I’m very late to this discussion, but in case someone else stumbles upon this thread with the same question (like I just did), here’s a simple example solution that I cooked up. This uses the “eight_schools” data from Gelman et al’s (2003) Bayesian Data Analysis book. In these data, we have have means (y) and standard errors (sigma) summarizing the effect of coaching at eight high schools. In the below, I fit a very simple partial pooling model but there are other (more efficient?) approaches.
To set up for the power prior, I create a grouping variable and then use the power prior to give more weight to group #2. This mimics a situation where perhaps group #1 reflects a historical observation period or a pre-test that, although useful, warrants less weight than the observations in group #2.
library(rstan)
library(shinystan)
# the original schools data from Gelman et al (2003):
J <- 8
y <- c(28, 8, -3, 7, -1, 1, 18, 12)
sigma <- c(15, 10, 16, 11, 9, 11, 10, 18)
schools.dat <- list(J=J, y=y, sigma=sigma)
# I now add a hypothetical grouping variable to demo a power prior.
# This variable is NOT in Gelman et al (2003)

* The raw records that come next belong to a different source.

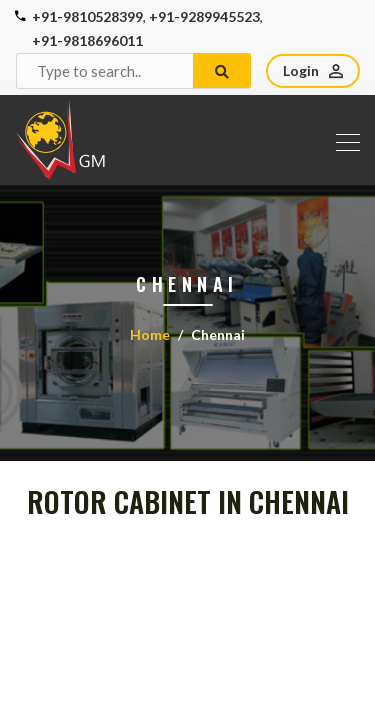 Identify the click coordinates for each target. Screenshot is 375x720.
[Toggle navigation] (342, 139)
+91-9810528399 (87, 16)
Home (150, 334)
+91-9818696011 (87, 40)
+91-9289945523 (204, 16) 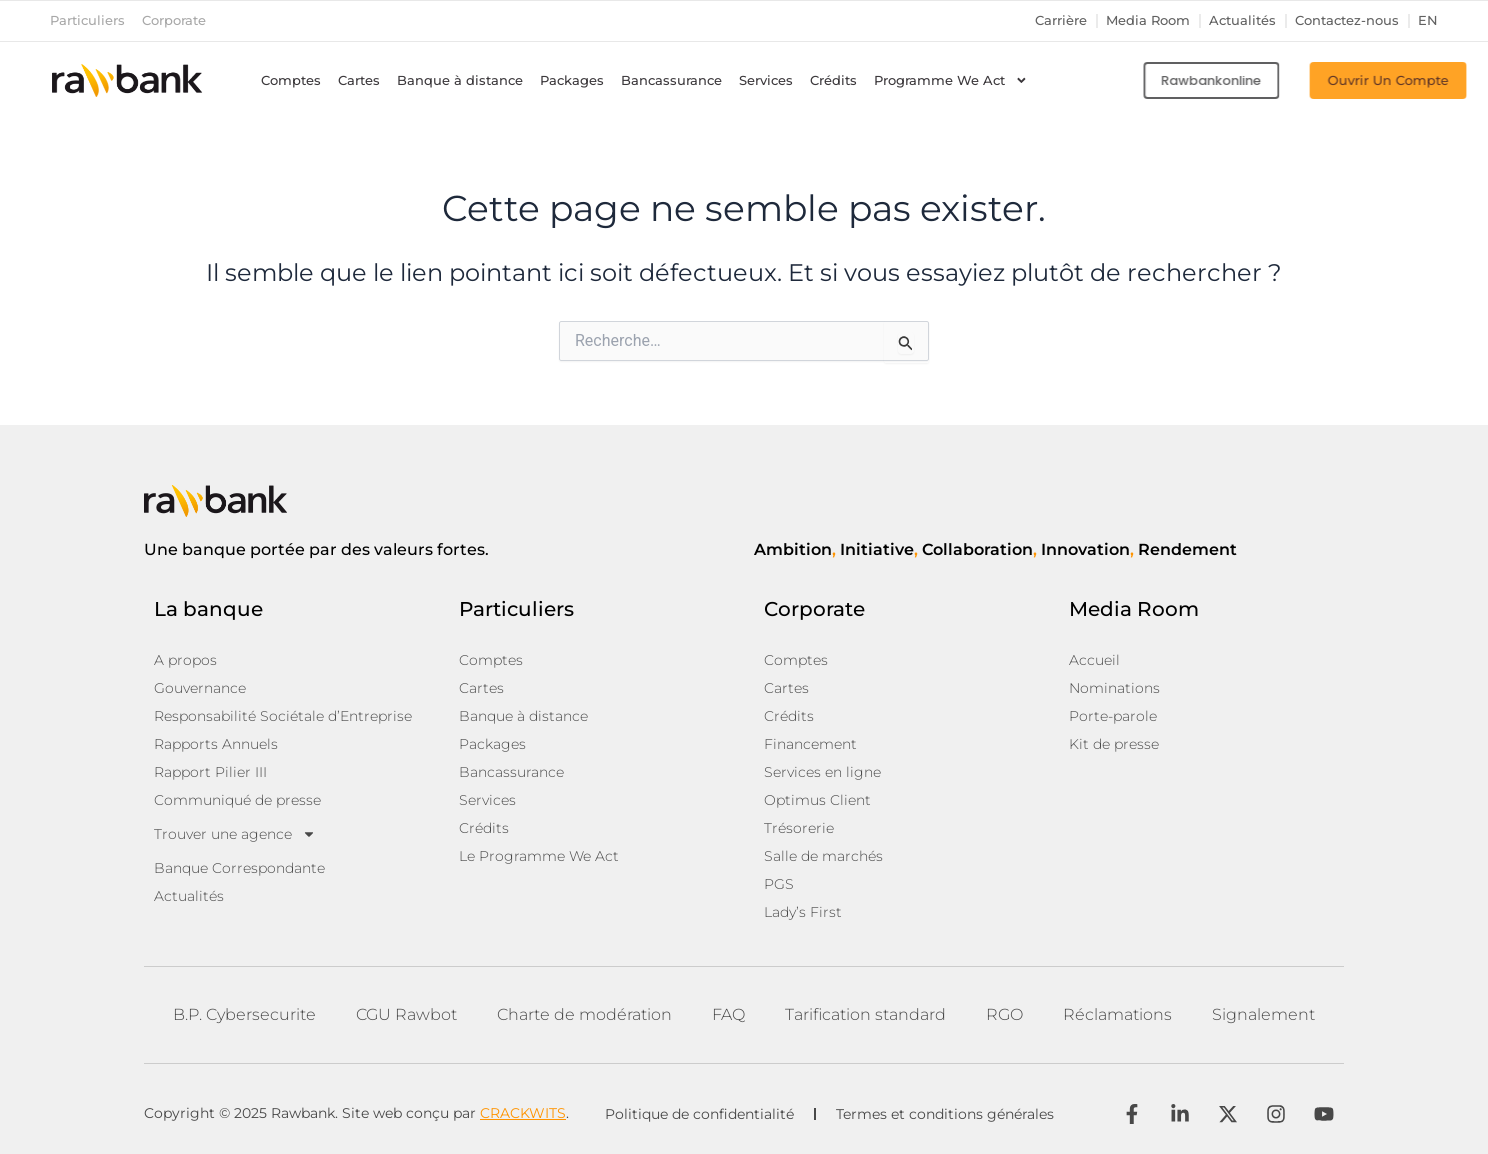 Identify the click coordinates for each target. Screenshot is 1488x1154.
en (1428, 20)
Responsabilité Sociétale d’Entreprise (283, 716)
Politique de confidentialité (699, 1114)
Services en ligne (822, 772)
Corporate (174, 20)
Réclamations (1117, 1014)
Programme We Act (951, 81)
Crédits (833, 80)
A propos (185, 660)
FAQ (728, 1014)
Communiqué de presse (237, 800)
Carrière (1061, 20)
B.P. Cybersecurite (244, 1014)
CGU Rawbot (406, 1014)
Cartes (359, 80)
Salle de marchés (823, 856)
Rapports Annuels (216, 744)
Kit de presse (1114, 744)
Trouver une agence (235, 834)
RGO (1004, 1014)
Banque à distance (460, 80)
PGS (779, 884)
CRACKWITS (523, 1113)
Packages (572, 80)
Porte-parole (1113, 716)
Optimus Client (817, 800)
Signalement (1263, 1014)
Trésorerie (799, 828)
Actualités (1242, 20)
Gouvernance (200, 688)
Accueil (1094, 660)
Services (766, 80)
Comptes (291, 80)
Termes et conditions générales (945, 1114)
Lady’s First (803, 912)
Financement (810, 744)
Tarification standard (865, 1014)
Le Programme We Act (539, 856)
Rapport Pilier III (210, 772)
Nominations (1114, 688)
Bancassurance (671, 80)
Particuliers (87, 20)
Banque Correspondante (239, 868)
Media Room (1148, 20)
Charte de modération (584, 1014)
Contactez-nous (1347, 20) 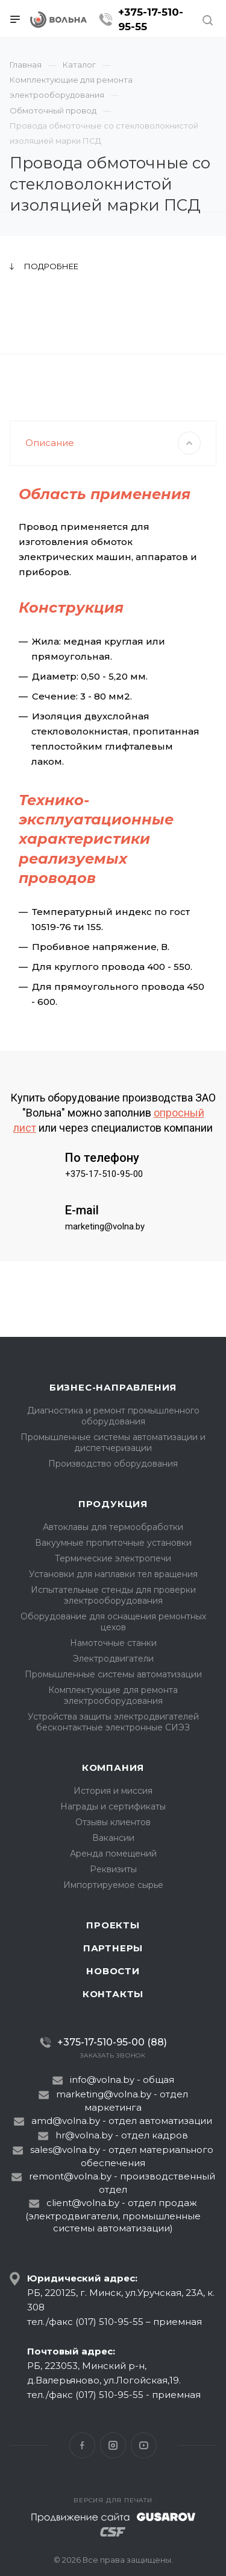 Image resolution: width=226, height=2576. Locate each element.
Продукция (113, 1504)
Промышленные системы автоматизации (113, 1674)
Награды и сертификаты (113, 1806)
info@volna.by (102, 2079)
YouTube (144, 2445)
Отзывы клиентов (113, 1822)
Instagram (113, 2445)
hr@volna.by (84, 2135)
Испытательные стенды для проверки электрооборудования (113, 1595)
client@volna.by (82, 2202)
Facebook (82, 2445)
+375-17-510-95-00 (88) (112, 2042)
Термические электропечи (113, 1558)
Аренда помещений (113, 1853)
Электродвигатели (113, 1658)
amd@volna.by (65, 2120)
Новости (113, 1971)
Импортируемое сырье (113, 1884)
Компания (113, 1767)
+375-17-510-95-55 (150, 19)
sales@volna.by (65, 2149)
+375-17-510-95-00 (104, 1212)
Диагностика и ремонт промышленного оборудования (113, 1416)
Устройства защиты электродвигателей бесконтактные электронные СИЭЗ (113, 1722)
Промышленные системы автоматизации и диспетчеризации (113, 1442)
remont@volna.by (70, 2176)
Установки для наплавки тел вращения (113, 1574)
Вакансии (113, 1837)
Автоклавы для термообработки (113, 1527)
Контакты (113, 1994)
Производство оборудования (113, 1463)
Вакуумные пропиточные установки (113, 1542)
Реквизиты (113, 1869)
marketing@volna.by (105, 1265)
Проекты (113, 1925)
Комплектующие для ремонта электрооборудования (113, 1695)
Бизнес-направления (113, 1387)
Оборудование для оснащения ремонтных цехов (113, 1622)
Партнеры (113, 1948)
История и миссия (113, 1790)
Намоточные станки (113, 1642) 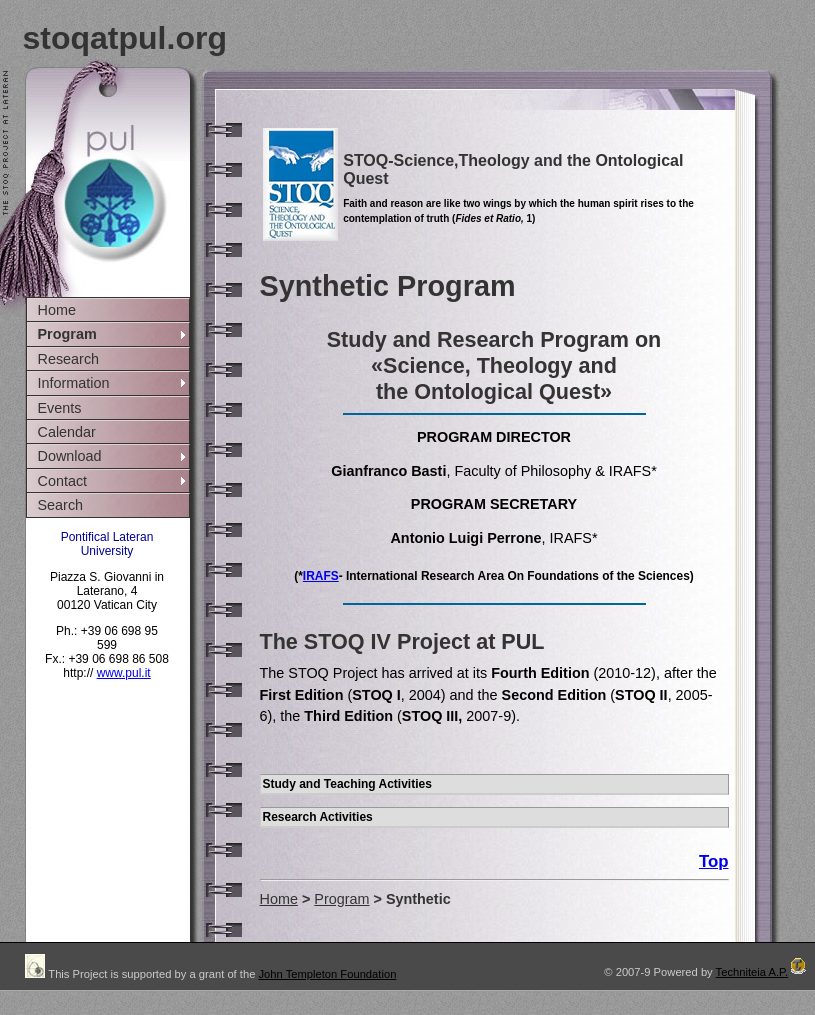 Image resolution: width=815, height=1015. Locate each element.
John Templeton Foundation (327, 974)
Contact (63, 481)
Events (60, 408)
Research (69, 359)
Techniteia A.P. (762, 972)
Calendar (67, 432)
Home (57, 310)
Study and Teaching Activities (347, 784)
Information (74, 383)
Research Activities (318, 817)
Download (70, 456)
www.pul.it (124, 673)
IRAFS (321, 576)
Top (714, 861)
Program (67, 334)
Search (61, 505) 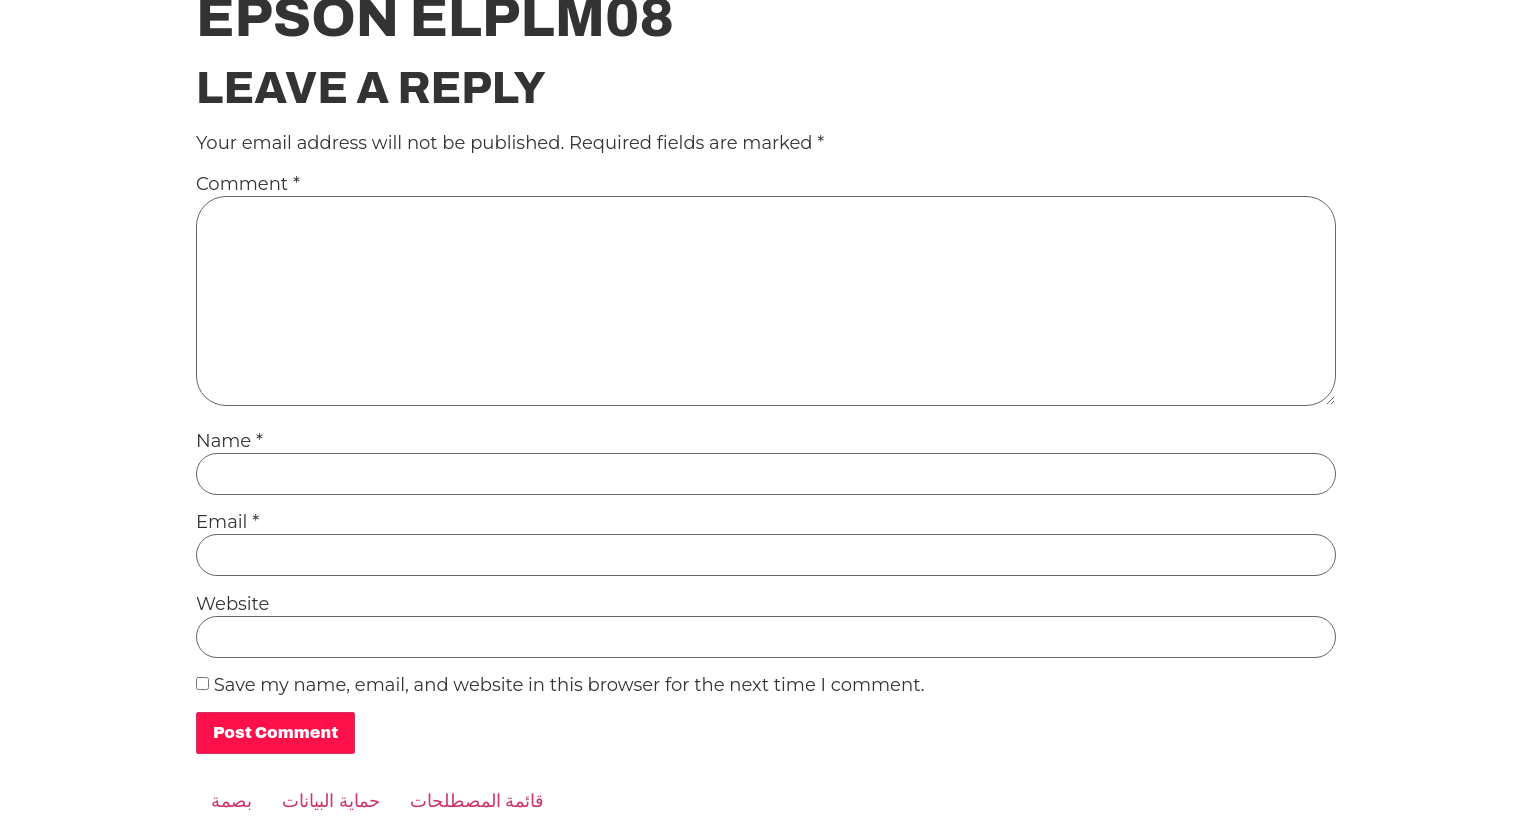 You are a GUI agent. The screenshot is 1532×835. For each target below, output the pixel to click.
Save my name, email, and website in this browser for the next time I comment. (569, 685)
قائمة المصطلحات (477, 801)
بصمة (231, 801)
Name (229, 441)
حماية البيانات (331, 801)
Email (227, 522)
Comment (248, 184)
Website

# Note that group #1 is associated with schools with lower coaching effects
schools.dat$period <- c(2, 1, 2, 1, 1, 1, 2, 2)
schools.code5 <- '
data {
int<lower=0> J; // number of schools
real y[J]; // estimated treatment effect (school j)
real<lower=0> sigma[J]; // std err of effect estimate (school j)
real<lower=0> period[J]; // group number
}
parameters {
real mu;
real theta[J];
real<lower=0> tau; // variance between schools
}
model {
for (n in 1:J) {
theta[n] ~ normal(mu, tau);
if (period[n] == 1)
target += normal_lpdf(y[n] | theta[n], sigma[n]);
if (period[n] == 2)
target += 2 * normal_lpdf(y[n] | theta[n], sigma[n]); // Note the power prior of 2
}
}
'
schools.mod5 <- stan(model_code=schools.code5, data=schools.dat, chains=4, iter=2000)
launch_shinystan(schools.mod5)
summary(schools.mod5, probs = c(0.1, 0.9))$summary
…And that’s it.